About this exercise: Return the lines that run from the beginning of the entries to the line holding "WA인증마크 (1001, 749)", inclusive, and drop the pictures.

[Saved entries]
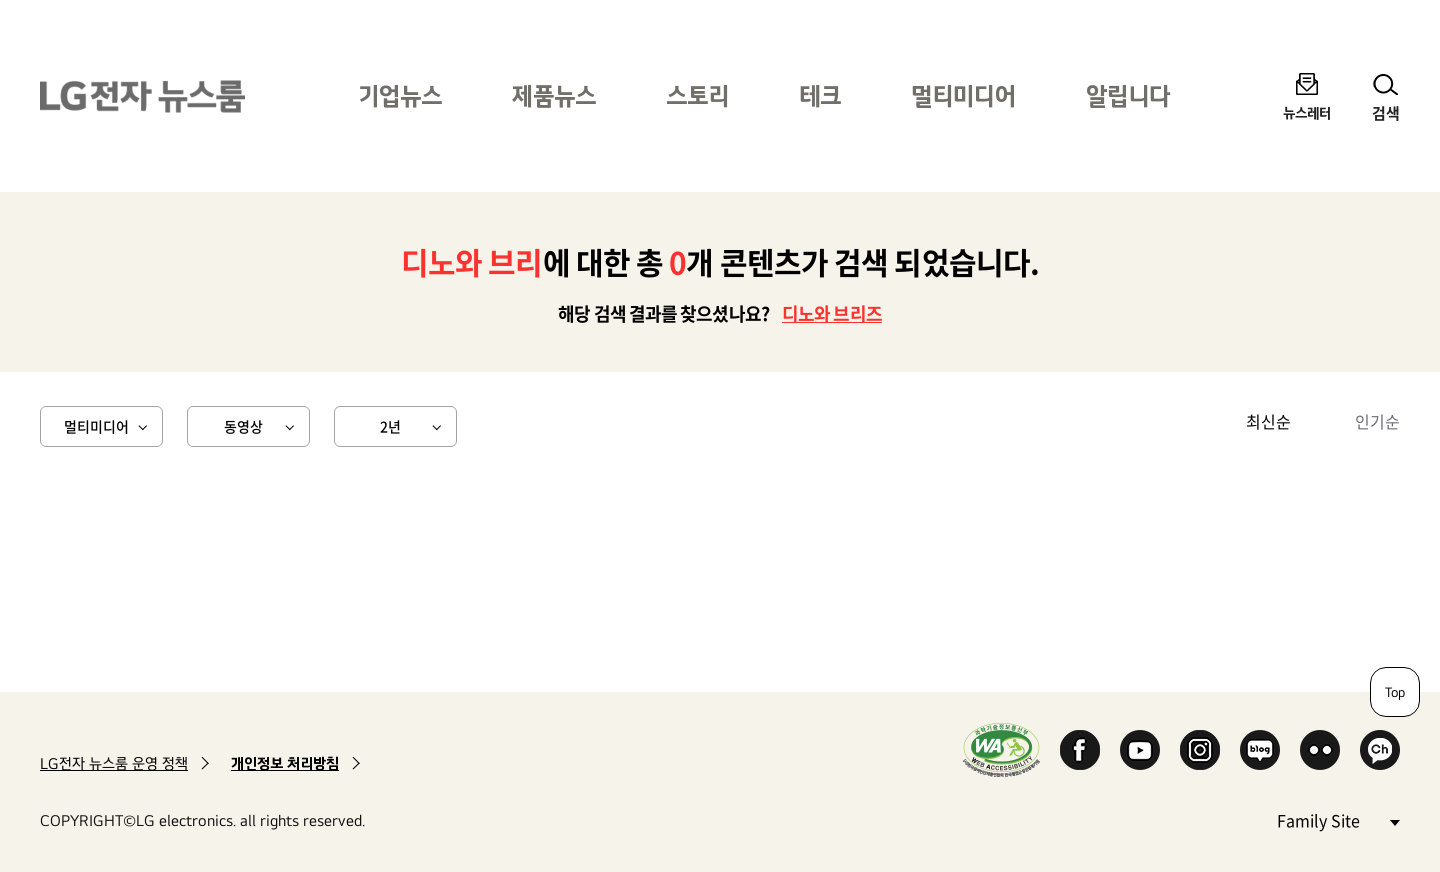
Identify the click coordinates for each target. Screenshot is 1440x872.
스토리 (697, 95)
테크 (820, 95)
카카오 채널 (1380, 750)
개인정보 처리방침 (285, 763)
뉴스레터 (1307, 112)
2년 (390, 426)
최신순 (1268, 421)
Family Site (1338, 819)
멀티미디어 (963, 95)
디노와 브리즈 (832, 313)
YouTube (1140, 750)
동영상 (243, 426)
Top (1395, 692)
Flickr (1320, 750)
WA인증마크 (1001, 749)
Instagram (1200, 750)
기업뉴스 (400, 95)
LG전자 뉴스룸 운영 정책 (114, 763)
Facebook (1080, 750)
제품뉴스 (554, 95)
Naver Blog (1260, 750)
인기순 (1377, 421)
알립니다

Output for this task:
Identify the click coordinates for each target. Screenshot is 1440x872.
스토리 (697, 95)
테크 (820, 95)
카카오 채널 (1380, 750)
개인정보 처리방침 (285, 763)
뉴스레터 (1307, 112)
2년 (390, 426)
최신순 (1268, 421)
Family Site (1338, 819)
멀티미디어 (963, 95)
디노와 브리즈 (832, 313)
YouTube (1140, 750)
동영상 (243, 426)
Top (1395, 692)
Flickr (1320, 750)
WA인증마크 (1001, 749)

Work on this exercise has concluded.